**TO DO:**
Would you return the data exactly as given, except for its pictures?

++++ RAW DATA ++++

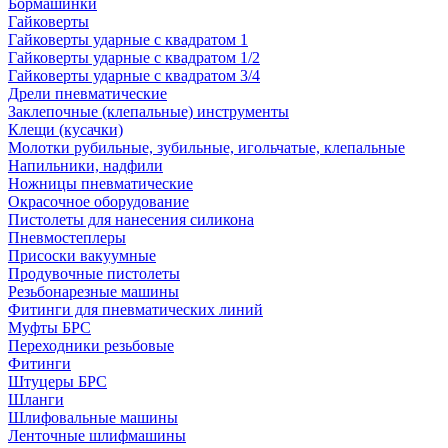
Бормашинки
Гайковерты
Гайковерты ударные с квадратом 1
Гайковерты ударные с квадратом 1/2
Гайковерты ударные с квадратом 3/4
Дрели пневматические
Заклепочные (клепальные) инструменты
Клещи (кусачки)
Молотки рубильные, зубильные, игольчатые, клепальные
Напильники, надфили
Ножницы пневматические
Окрасочное оборудование
Пистолеты для нанесения силикона
Пневмостеплеры
Присоски вакуумные
Продувочные пистолеты
Резьбонарезные машины
Фитинги для пневматических линий
Муфты БРС
Переходники резьбовые
Фитинги
Штуцеры БРС
Шланги
Шлифовальные машины
Ленточные шлифмашины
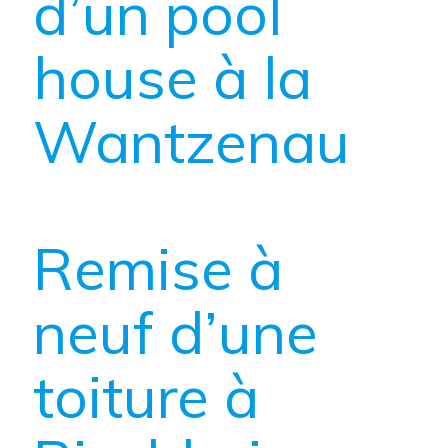
d’un pool
house à la
Wantzenau
Remise à
neuf d’une
toiture à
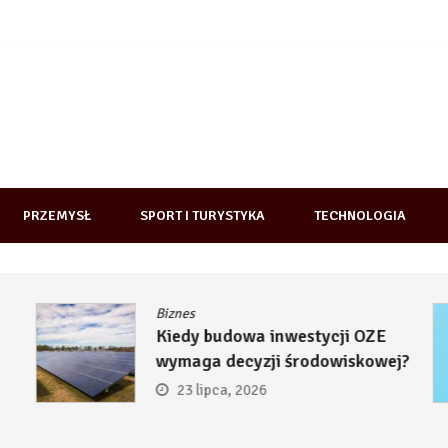
PRZEMYSŁ
SPORT I TURYSTYKA
TECHNOLOGIA
Biznes
Kiedy budowa inwestycji OZE
wymaga decyzji środowiskowej?
23 lipca, 2026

++++

**SOLUTION:**
Бормашинки
Гайковерты
Гайковерты ударные с квадратом 1
Гайковерты ударные с квадратом 1/2
Гайковерты ударные с квадратом 3/4
Дрели пневматические
Заклепочные (клепальные) инструменты
Клещи (кусачки)
Молотки рубильные, зубильные, игольчатые, клепальные
Напильники, надфили
Ножницы пневматические
Окрасочное оборудование
Пистолеты для нанесения силикона
Пневмостеплеры
Присоски вакуумные
Продувочные пистолеты
Резьбонарезные машины
Фитинги для пневматических линий
Муфты БРС
Переходники резьбовые
Фитинги
Штуцеры БРС
Шланги
Шлифовальные машины
Ленточные шлифмашины
d’un pool
house à la
Wantzenau
Remise à
neuf d’une
toiture à
PRZEMYSŁ
SPORT I TURYSTYKA
TECHNOLOGIA
Biznes
Kiedy budowa inwestycji OZE
wymaga decyzji środowiskowej?
23 lipca, 2026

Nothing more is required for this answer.